[Start of Attachment]
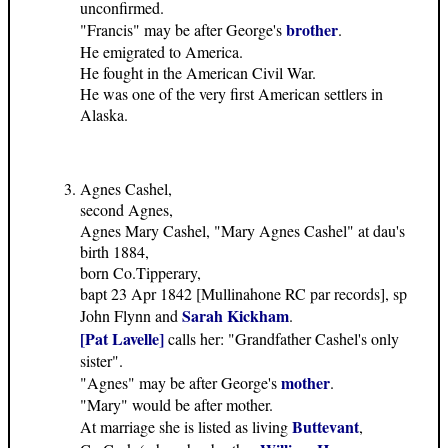
unconfirmed.
brother
"Francis" may be after George's
.
He emigrated to America.
He fought in the American Civil War.
He was one of the very first American settlers in
Alaska.
Agnes Cashel,
second Agnes,
Agnes Mary Cashel, "Mary Agnes Cashel" at dau's
birth 1884,
born Co.Tipperary,
bapt 23 Apr 1842 [Mullinahone RC par records], sp
Sarah Kickham
John Flynn and
.
[Pat Lavelle]
calls her: "Grandfather Cashel's only
sister".
mother
"Agnes" may be after George's
.
"Mary" would be after mother.
Buttevant
At marriage she is listed as living
,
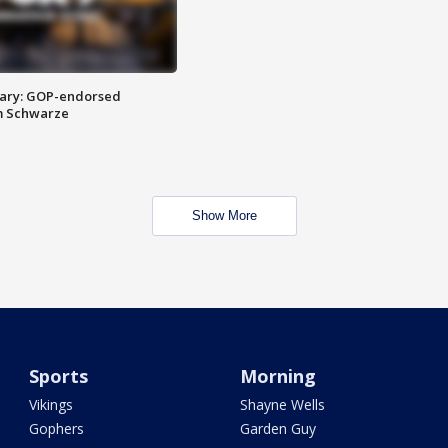
ary: GOP-endorsed
m Schwarze
Show More
Sports
Morning
Vikings
Shayne Wells
Gophers
Garden Guy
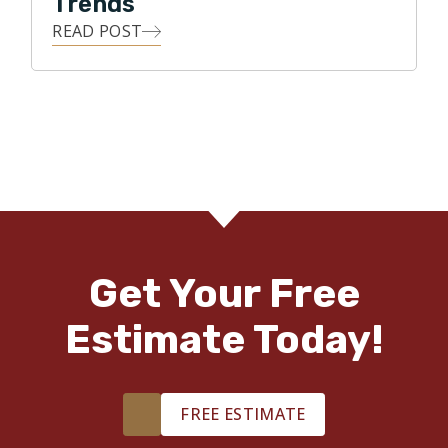
Trends
READ POST
Get Your Free
Estimate Today!
FREE ESTIMATE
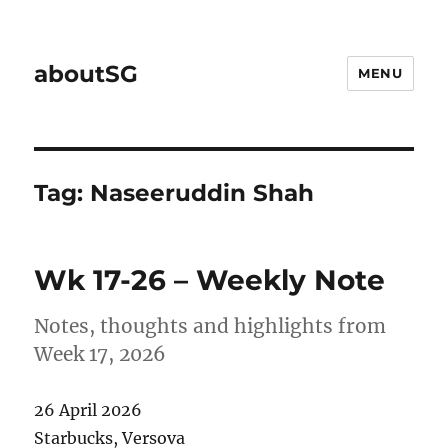
aboutSG
MENU
Tag:
Naseeruddin Shah
Wk 17-26 – Weekly Note
Notes, thoughts and highlights from
Week 17, 2026
26 April 2026
Starbucks, Versova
[End of Attachment]
## Exercise prompt
Only the pictures are to be left out; copy all the remaining material above exactly.

## Solution to the problem
unconfirmed.
brother
"Francis" may be after George's
.
He emigrated to America.
He fought in the American Civil War.
He was one of the very first American settlers in
Alaska.
Agnes Cashel,
second Agnes,
Agnes Mary Cashel, "Mary Agnes Cashel" at dau's
birth 1884,
born Co.Tipperary,
bapt 23 Apr 1842 [Mullinahone RC par records], sp
Sarah Kickham
John Flynn and
.
[Pat Lavelle]
calls her: "Grandfather Cashel's only
sister".
mother
"Agnes" may be after George's
.
"Mary" would be after mother.
Buttevant
At marriage she is listed as living
,
ary: GOP-endorsed
m Schwarze
Show More
Sports
Morning
Vikings
Shayne Wells
Gophers
Garden Guy
Trends
READ POST
Get Your Free
Estimate Today!
FREE ESTIMATE
aboutSG
MENU
Tag:
Naseeruddin Shah
Wk 17-26 – Weekly Note
Notes, thoughts and highlights from
Week 17, 2026
26 April 2026
Starbucks, Versova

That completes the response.